EDM stands for Electronic Dance Music. It is a collective term for a number of musical styles that have emerged from the rave and techno scenes of the 1990s through to the present day. Although this has evolved as a sub-genre within the broader area of electronic dance music, it is often thought of and referred to as one particular style of music. This article will describe and offer some examples of the many genres that can be grouped under the banner of ‘EDM’.
The first part of the sub-genre – Electronic Dance Music – refers to the varied nature of the music. Traditionally, this music has been considered as electronica, rhythm and melody, or a mixture of these elements. These days, however, EDM often incorporates more traditional or classical elements or takes traditional styles and blends them with modern ones. Traditionally, techno songs have been known to incorporate ‘acid’, ‘techno bass’, ‘breaks’ and other percussion-based sounds. These are now more common with ‘trap’, ‘house’, or ‘pop’ styles of music, although traditional or classical songs are by no means written off the list.
The second sub-genre is the typical artist, featuring artists such as Tiesto, Jive or specialised sections of artists such as Armin van Buenrol, minus the bass line. A good example of this is the German band Embrace, whose lead vocalist, Christoph Czuci, fronts the band Embrace with his brother, Kaleidoscope. While Embrace might not sound like much at first, their blend of traditional electronic dance music with electronica, pop and classic instruments is an excellent listen.

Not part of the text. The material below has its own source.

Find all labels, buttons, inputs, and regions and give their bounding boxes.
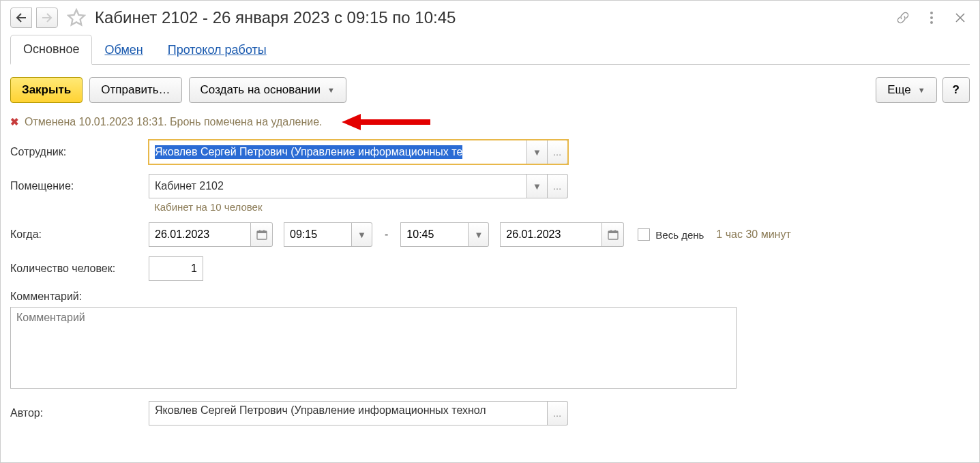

Garage bands are another example of a sub-genre within electronic dance music. Often featuring a traditional instrument (sometimes the guitar), garage bands create an atmosphere of excitement and energy in dance clubs. Some examples include the German band Schaumgummi and the British band Therapy. They have managed to combine the styles of pop, house and techno into their live set, and their popularity has continued to grow. This is another example of EDM and its evolution within the wider context of popular music.
Finally, there is also what is sometimes called “EDM Progressive”, which is becoming increasingly popular. This style is characterized by slow, dramatic rhythms that build only on repeated sections of vocals, as well as a general lack of musicality. A typical example of this style is the work of artists such as Florian cohum, whose ‘Time And Affect’ series are full of beautiful, slow tracks that slowly build tension before building momentum. Other examples are the French group Justice, and London-based outfit Digital Hotel. With a core group of musicians who all come from different musical backgrounds, it’s no wonder that the style of this type of electronic dance music has become particularly popular.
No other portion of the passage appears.